Agreed, and it's not just a question of a decimal point, the boundaries appear to vary widely geographically as well. So in one country you're diabetic, in another prediabetic and in a third you're non diabetic.
 
It's all arbitrary and the levels were set many moons ago by committee and as at the time treatments for diabetes were severely limited they were set high in order to limit the number of people being diagnosed as they had no ability to treat the majority of those that would have been diagnosed the numbers have not been revised much since then.

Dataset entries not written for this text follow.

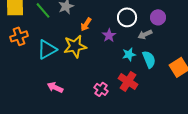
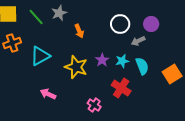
orange arrow: (86, 24) -> (79, 31), turned -56
purple star: (109, 35) -> (102, 60), moved
yellow star: (75, 46) -> (76, 67), moved, turned 30
pink cross: (101, 89) -> (94, 105), moved

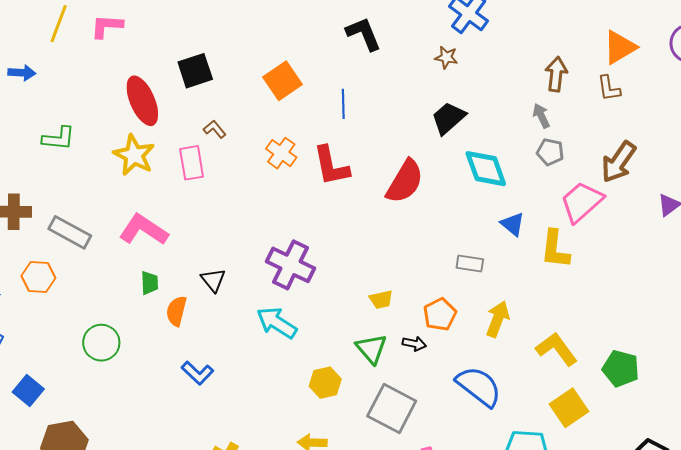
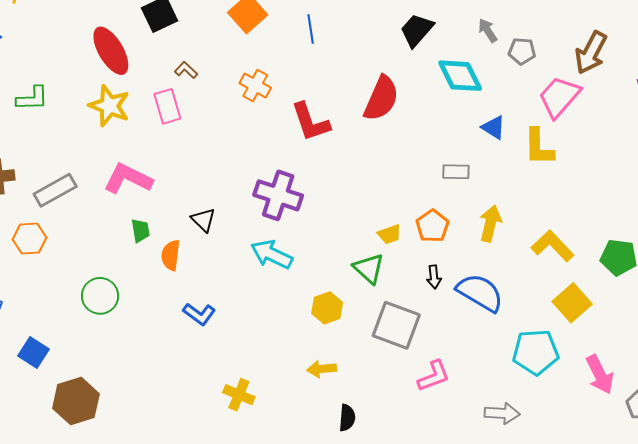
gray arrow: (541, 116) -> (488, 30), moved
red L-shape: (331, 166) -> (310, 122), moved
gray rectangle: (70, 232) -> (55, 190), turned -51
yellow trapezoid: (381, 300) -> (389, 234), moved
black arrow: (414, 344) -> (434, 277), moved, turned 80

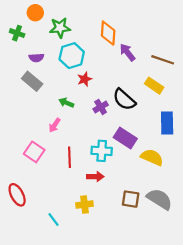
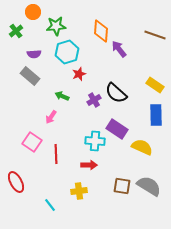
green cross: (17, 33) -> (16, 31), turned 32
brown line: (163, 60) -> (155, 35), moved
yellow rectangle: (154, 86) -> (155, 85), moved
red line: (70, 157) -> (56, 154), moved

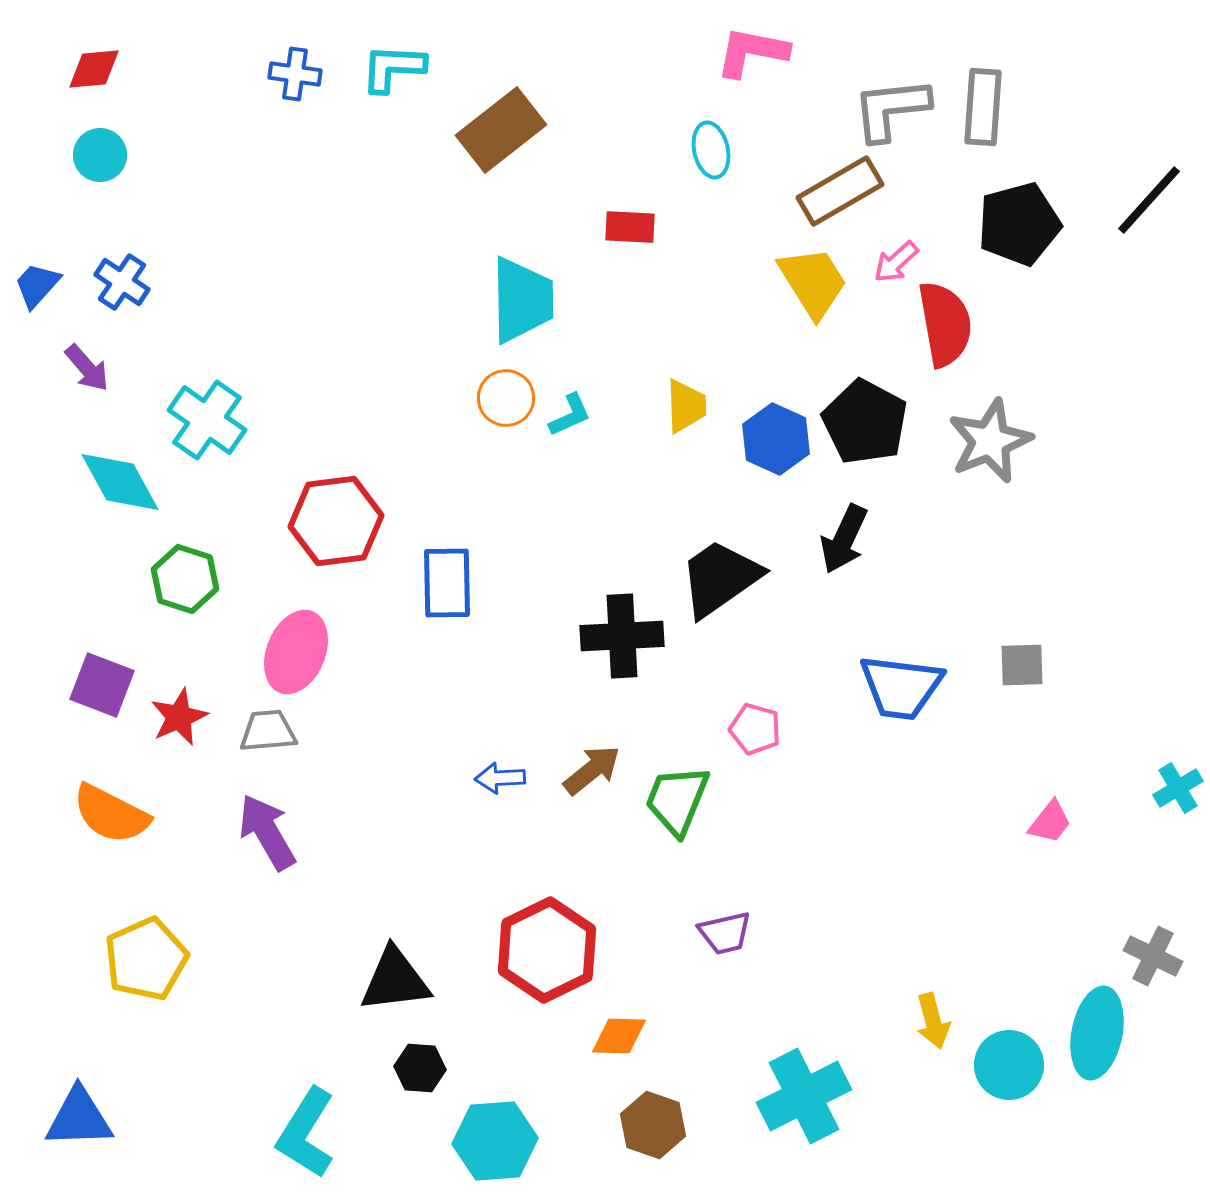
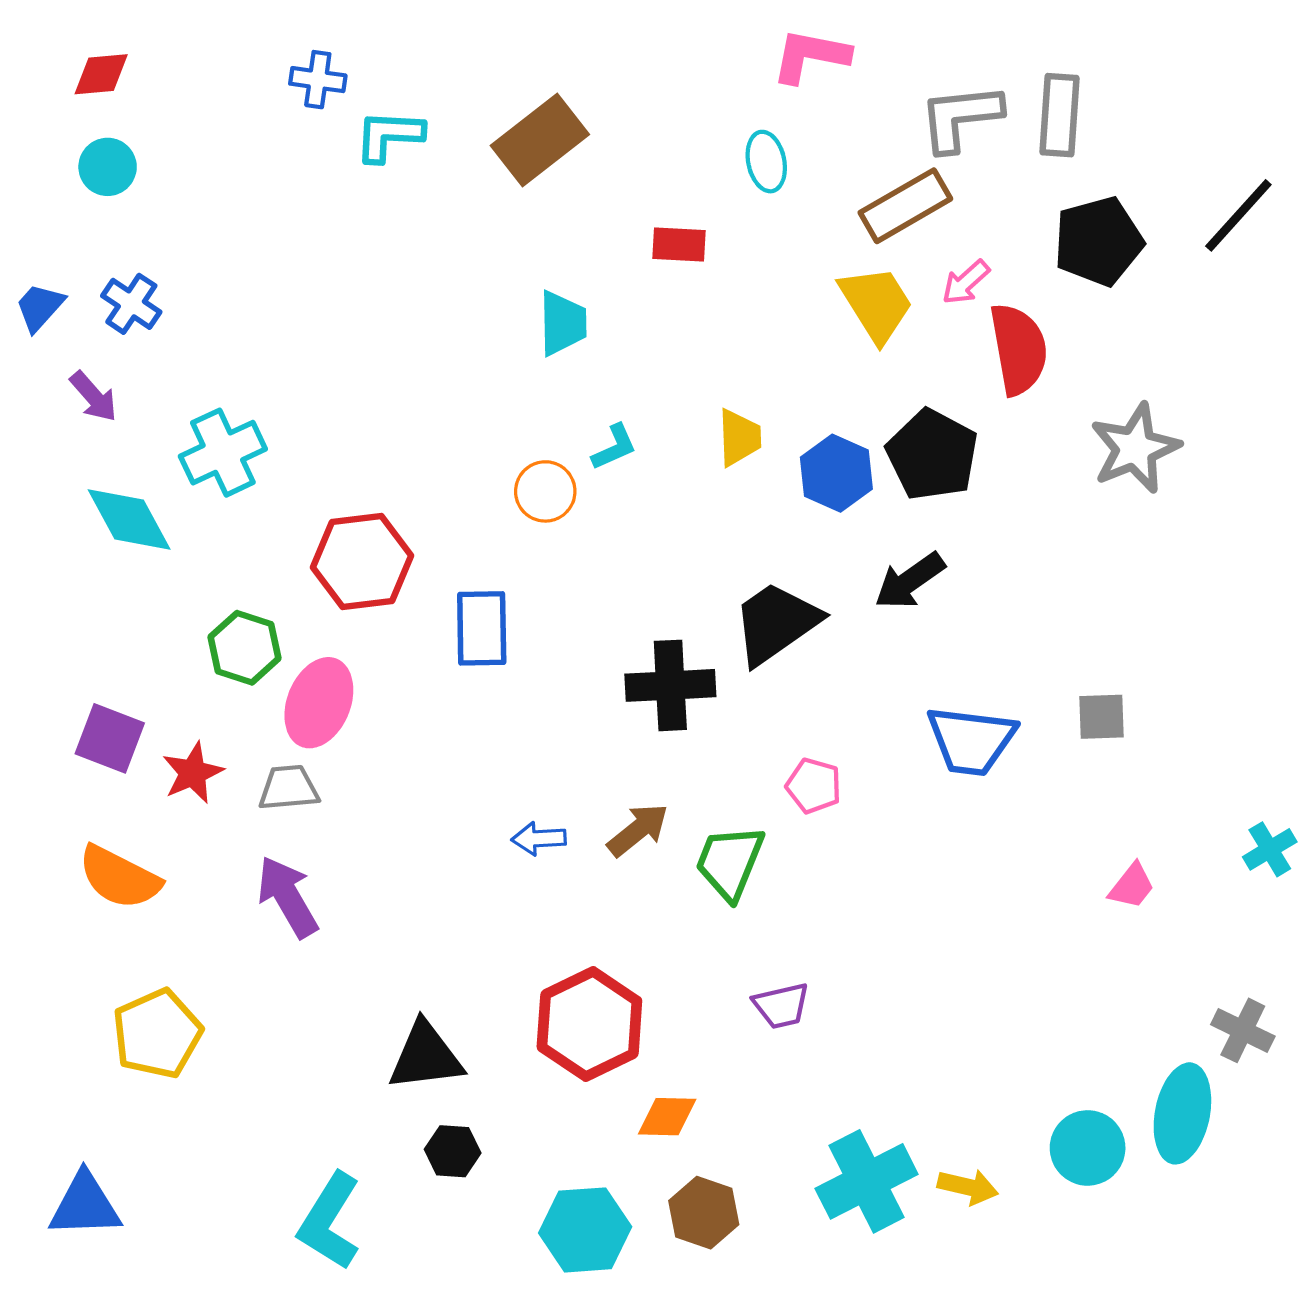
cyan L-shape: (393, 68) -> (389, 136), moved
cyan trapezoid: (522, 300) -> (563, 323), size x0.7
orange circle: (506, 398) -> (545, 491), moved
cyan cross: (207, 420) -> (223, 453), turned 30
gray star: (990, 441) -> (1135, 448), moved
black arrow: (844, 539) -> (910, 581), turned 30
green hexagon: (185, 579) -> (244, 648), moved
yellow arrow: (933, 1021) -> (968, 1187), moved, turned -62
cyan hexagon: (495, 1141) -> (585, 1230), moved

I personally believe that the demarcation of pre-diabetic or diabetic does not exist in reality there is just diabetic or not diabetic of course if the official statistics reflected that there would probably be getting on for twice the number of diagnosed diabetics than there are at present which probably would be a disaster for the Health services.

Edit to add.

I am of course talking about T2 diabetes.
 
The pathology is identical - hyperinsulinemia that is eventually unable to prevent hyperglycaemia. The diagnosis criteria is an arbitrary line in the sand. In fact we should be profiling insulin instead of glucose but that's probably another topic for another day.
 
It might seem arbitrary, but I realised that once I was seeing under 8 mmol/l my numbers improved all by themselves, just by sticking to the meals which gave me those under 8 readings.
It was as though a plug had been pulled, a switch thrown, so perhaps that figure of around 7.6 is not guesswork but has some real significance.
 
It might seem arbitrary, but I realised that once I was seeing under 8 mmol/l my numbers improved all by themselves, just by sticking to the meals which gave me those under 8 readings.
It was as though a plug had been pulled, a switch thrown, so perhaps that figure of around 7.6 is not guesswork but has some real significance.

Things did change somewhat for the better in the 1990's when classifications of diabetes were rivised again.

"The previous classification of diabetes was based on the extent to which a patient was dependent on insulin.3 Although this was a logical distinction that separated the two main forms of diabetes, it gave rise to clumsy and sometimes confusing subcategories. Both the reports of the American Diabetes Association and the WHO recommend altering the classification to define four main subtypes of diabetes. Type 1 includes immune mediated and idiopathic forms of β cell dysfunction which lead to absolute insulin deficiency. Type 2 diabetes is disease of adult onset, which may originate from insulin resistance and relative insulin deficiency or from a secretory defect. Type 3 disease covers a wide range of specific types of diabetes including the various genetic defects of β cell function, genetic defects in insulin action, and diseases of the exocrine pancreas. Type 4 disease is gestational diabetes."

This from a very dated article by modern terms 1998 I think.


https://www.ncbi.nlm.nih.gov/pmc/articles/PMC1113665/

Things have changed a lot since it was published I agree and I suppose that even the arbitrary can by chance or other means get it right.

I still maintain that those described as pre-diabetic should in reality concider them selves as diabetic and act accordingly. And I do believe the health system should do the same. This is of course just my opinion and any one is free to agree or disagree as they see fit.